[Problem requirements]: Output every entry below exactly, without its pictures.
(Beginning of Input)
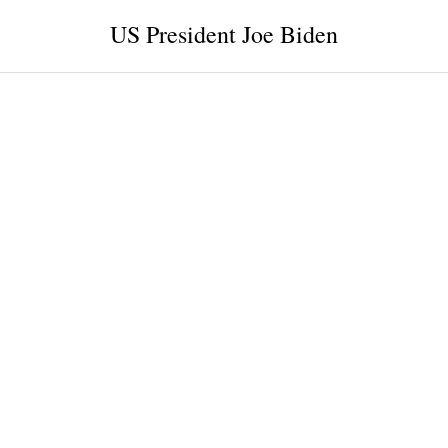
US President Joe Biden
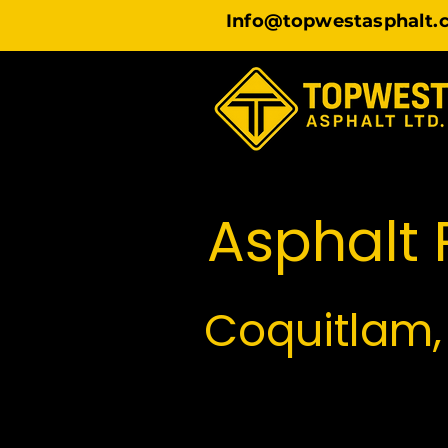
Info@topwestasphalt.
Asphalt P
Coquitlam,
TopWest Asphalt pro
Because Coquitlam, Por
(End of Input)
[Completed task]:
US President Joe Biden
Info@topwestasphalt.
Asphalt P
Coquitlam,
TopWest Asphalt pro
Because Coquitlam, Por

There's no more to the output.